**Your task**
Copy out the full listing exactly, omitting any picture it contains.

*** Data Section Begins ***

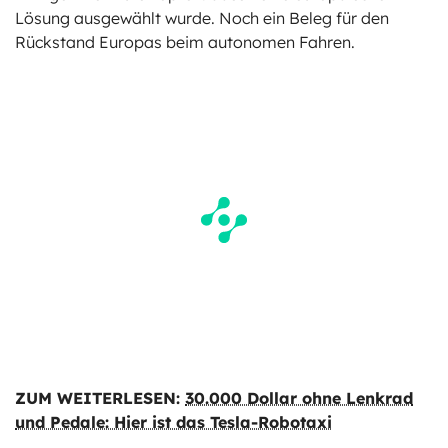
Lösung ausgewählt wurde. Noch ein Beleg für den
Rückstand Europas beim autonomen Fahren.
ZUM WEITERLESEN:
30.000 Dollar ohne Lenkrad
und Pedale: Hier ist das Tesla-Robotaxi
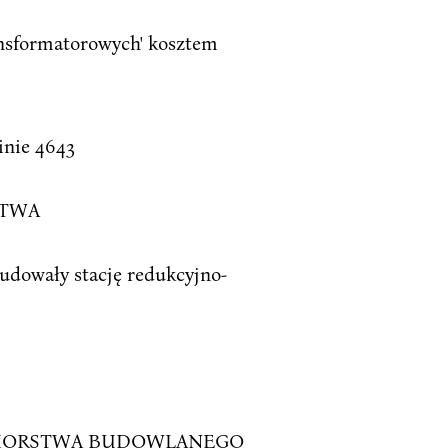
ansformatorowych' kosztem
inie 4643
CTWA
udowały stację redukcyjno-
ĘBIORSTWA BUDOWLANEGO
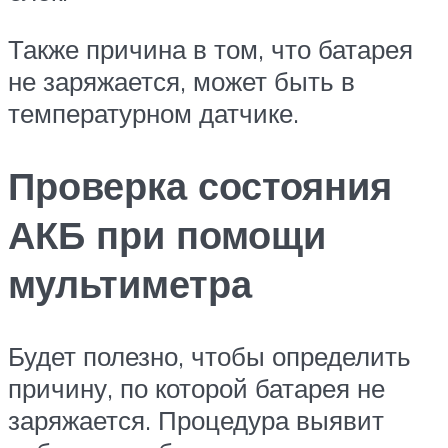
Также причина в том, что батарея
не заряжается, может быть в
температурном датчике.
Проверка состояния
АКБ при помощи
мультиметра
Будет полезно, чтобы определить
причину, по которой батарея не
заряжается. Процедура выявит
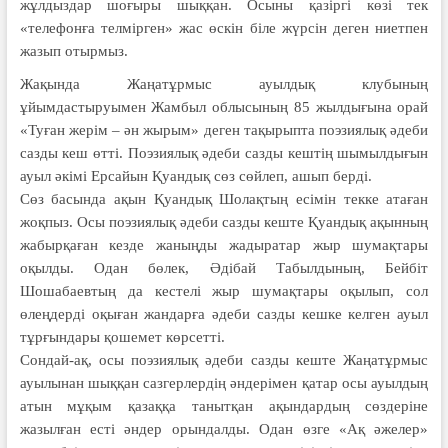
жұлдыздар шоғыры шыққан. Осыны қазіргі көзі тек
«телефонға телмірген» жас өскін біле жүрсін деген ниетпен
жазып отырмыз.
Жақында Жаңатұрмыс ауылдық клубының
ұйымдастыруымен Жамбыл облысының 85 жылдығына орай
«Туған жерім – ән жырым» деген тақырыпта поэзиялық әдеби
сазды кеш өтті. Поэзиялық әдеби сазды кештің шымылдығын
ауыл әкімі Ерсайын Қуандық сөз сөйлеп, ашып берді.
Сөз басында ақын Қуандық Шолақтың есімін текке атаған
жоқпыз. Осы поэзиялық әдеби сазды кеште Қуандық ақынның
жабырқаған кезде жаныңды жадыратар жыр шумақтары
оқылды. Одан бөлек, Әдібай Табылдының, Бейбіт
Шошабаевтың да кестелі жыр шумақтары оқылып, сол
өлеңдерді оқыған жандарға әдеби сазды кешке келген ауыл
тұрғындары қошемет көрсетті.
Сондай-ақ, осы поэзиялық әдеби сазды кеште Жаңатұрмыс
ауылынан шыққан сазгерлердің әндерімен қатар осы ауылдың
атын мұқым қазаққа танытқан ақындардың сөздеріне
жазылған есті әндер орындалды. Одан өзге «Ақ әжелер»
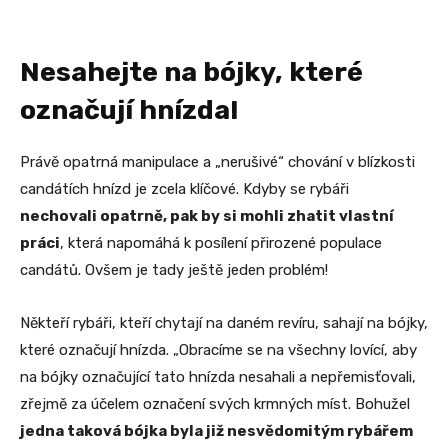
Nesahejte na bójky, které
označují hnízda!
Právě opatrná manipulace a „nerušivé“ chování v blízkosti
candátích hnízd je zcela klíčové. Kdyby se rybáři
nechovali opatrně, pak by si mohli zhatit vlastní
práci
, která napomáhá k posílení přirozené populace
candátů. Ovšem je tady ještě jeden problém!
Někteří rybáři, kteří chytají na daném revíru, sahají na bójky,
které označují hnízda. „Obracíme se na všechny lovící, aby
na bójky označující tato hnízda nesahali a nepřemisťovali,
zřejmě za účelem označení svých krmných míst. Bohužel
jedna taková bójka byla již nesvědomitým rybářem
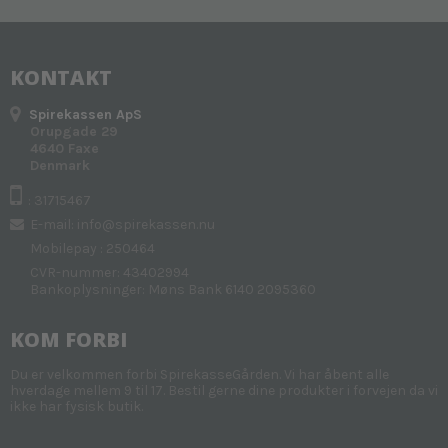
KONTAKT
Spirekassen ApS
Orupgade 29
4640 Faxe
Denmark
: 31715467
E-mail
:
info@spirekassen.nu
Mobilepay : 250464
CVR-nummer: 43402994
Bankoplysninger: Møns Bank 6140 2095360
KOM FORBI
Du er velkommen forbi SpirekasseGården. Vi har åbent alle
hverdage mellem 9 til 17. Bestil gerne dine produkter i forvejen da vi
ikke har fysisk butik.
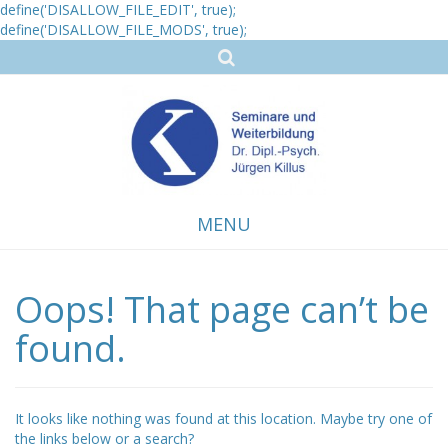
define('DISALLOW_FILE_EDIT', true);
define('DISALLOW_FILE_MODS', true);
MENU
Oops! That page can’t be
Skip
to
content
found.
It looks like nothing was found at this location. Maybe try one of
the links below or a search?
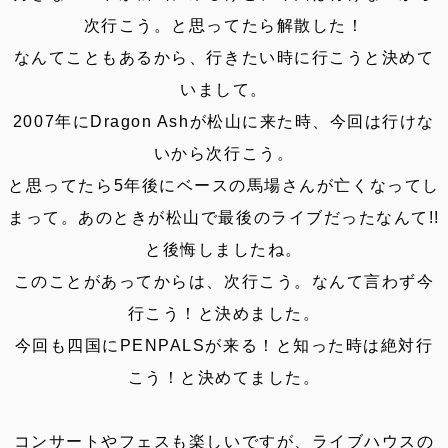
次行こう。と思ってたら解散した！
なんてこともあるから、行きたい時に行こうと決めて
いまして。
2007年にDragon Ashが松山に来た時、今回は行けな
いから次行こう。
と思ってたら5年後にベースの馬場さんが亡くなってし
まって。あのときが松山で最後のライブだったなんて!!
と後悔しましたね。
このことがあってからは、次行こう。なんて言わず今
行こう！と決めました。
今回も四国にPENPALSが来る！と知った時は絶対行
こう！と決めてました。
コンサートやフェスも楽しいですが、ライブハウスの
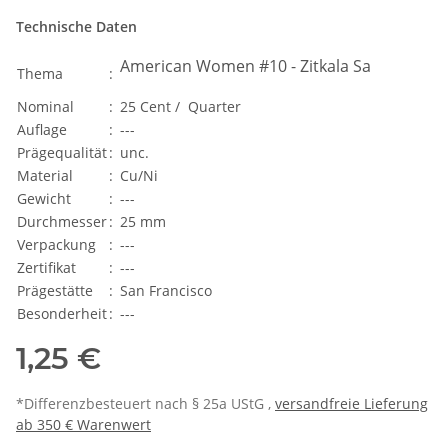
Technische Daten
American Women #10 - Zitkala Sa
Thema
:
Nominal
:
25 Cent / Quarter
Auflage
:
---
Prägequalität
:
unc.
Material
:
Cu/Ni
Gewicht
:
---
Durchmesser
:
25 mm
Verpackung
:
---
Zertifikat
:
---
Prägestätte
:
San Francisco
Besonderheit
:
---
1,25 €
*Differenzbesteuert nach § 25a UStG ,
versandfreie Lieferung
ab 350 € Warenwert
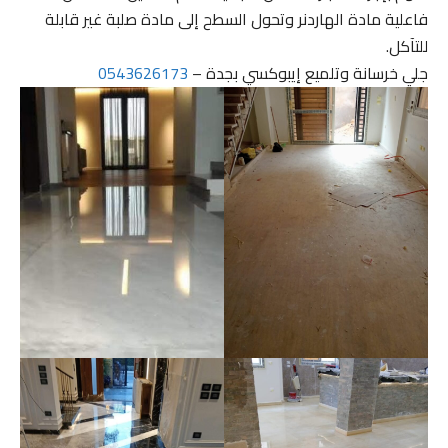
فاعلية مادة الهاردنر وتحول السطح إلى مادة صلبة غير قابلة
للتآكل.
جلي خرسانة وتلميع إيبوكسي بجدة –
0543626173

*** Data Section Ends ***

**Answer for the task**
Lösung ausgewählt wurde. Noch ein Beleg für den
Rückstand Europas beim autonomen Fahren.
ZUM WEITERLESEN:
30.000 Dollar ohne Lenkrad
und Pedale: Hier ist das Tesla-Robotaxi
ansformatorowych' kosztem
inie 4643
CTWA
udowały stację redukcyjno-
ĘBIORSTWA BUDOWLANEGO
Также причина в том, что батарея
не заряжается, может быть в
температурном датчике.
Проверка состояния
АКБ при помощи
мультиметра
Будет полезно, чтобы определить
причину, по которой батарея не
заряжается. Процедура выявит
жұлдыздар шоғыры шыққан. Осыны қазіргі көзі тек
«телефонға телмірген» жас өскін біле жүрсін деген ниетпен
жазып отырмыз.
Жақында Жаңатұрмыс ауылдық клубының
ұйымдастыруымен Жамбыл облысының 85 жылдығына орай
«Туған жерім – ән жырым» деген тақырыпта поэзиялық әдеби
сазды кеш өтті. Поэзиялық әдеби сазды кештің шымылдығын
ауыл әкімі Ерсайын Қуандық сөз сөйлеп, ашып берді.
Сөз басында ақын Қуандық Шолақтың есімін текке атаған
жоқпыз. Осы поэзиялық әдеби сазды кеште Қуандық ақынның
жабырқаған кезде жаныңды жадыратар жыр шумақтары
оқылды. Одан бөлек, Әдібай Табылдының, Бейбіт
Шошабаевтың да кестелі жыр шумақтары оқылып, сол
өлеңдерді оқыған жандарға әдеби сазды кешке келген ауыл
тұрғындары қошемет көрсетті.
Сондай-ақ, осы поэзиялық әдеби сазды кеште Жаңатұрмыс
ауылынан шыққан сазгерлердің әндерімен қатар осы ауылдың
атын мұқым қазаққа танытқан ақындардың сөздеріне
жазылған есті әндер орындалды. Одан өзге «Ақ әжелер»
Nesahejte na bójky, které
označují hnízda!
Právě opatrná manipulace a „nerušivé“ chování v blízkosti
candátích hnízd je zcela klíčové. Kdyby se rybáři
nechovali opatrně, pak by si mohli zhatit vlastní
práci
, která napomáhá k posílení přirozené populace
candátů. Ovšem je tady ještě jeden problém!
Někteří rybáři, kteří chytají na daném revíru, sahají na bójky,
které označují hnízda. „Obracíme se na všechny lovící, aby
na bójky označující tato hnízda nesahali a nepřemisťovali,
zřejmě za účelem označení svých krmných míst. Bohužel
jedna taková bójka byla již nesvědomitým rybářem
KONTAKT
Spirekassen ApS
Orupgade 29
4640 Faxe
Denmark
: 31715467
E-mail
:
info@spirekassen.nu
Mobilepay : 250464
CVR-nummer: 43402994
Bankoplysninger: Møns Bank 6140 2095360
KOM FORBI
Du er velkommen forbi SpirekasseGården. Vi har åbent alle
hverdage mellem 9 til 17. Bestil gerne dine produkter i forvejen da vi
ikke har fysisk butik.
define('DISALLOW_FILE_EDIT', true);
define('DISALLOW_FILE_MODS', true);
MENU
Oops! That page can’t be
Skip
to
content
found.
It looks like nothing was found at this location. Maybe try one of
the links below or a search?
次行こう。と思ってたら解散した！
なんてこともあるから、行きたい時に行こうと決めて
いまして。
2007年にDragon Ashが松山に来た時、今回は行けな
いから次行こう。
と思ってたら5年後にベースの馬場さんが亡くなってし
まって。あのときが松山で最後のライブだったなんて!!
と後悔しましたね。
このことがあってからは、次行こう。なんて言わず今
行こう！と決めました。
今回も四国にPENPALSが来る！と知った時は絶対行
こう！と決めてました。
コンサートやフェスも楽しいですが、ライブハウスの
Technische Daten
American Women #10 - Zitkala Sa
Thema
:
Nominal
:
25 Cent / Quarter
Auflage
:
---
Prägequalität
:
unc.
Material
:
Cu/Ni
Gewicht
:
---
Durchmesser
:
25 mm
Verpackung
:
---
Zertifikat
:
---
Prägestätte
:
San Francisco
Besonderheit
:
---
1,25 €
*Differenzbesteuert nach § 25a UStG ,
versandfreie Lieferung
ab 350 € Warenwert
فاعلية مادة الهاردنر وتحول السطح إلى مادة صلبة غير قابلة
للتآكل.
جلي خرسانة وتلميع إيبوكسي بجدة –
0543626173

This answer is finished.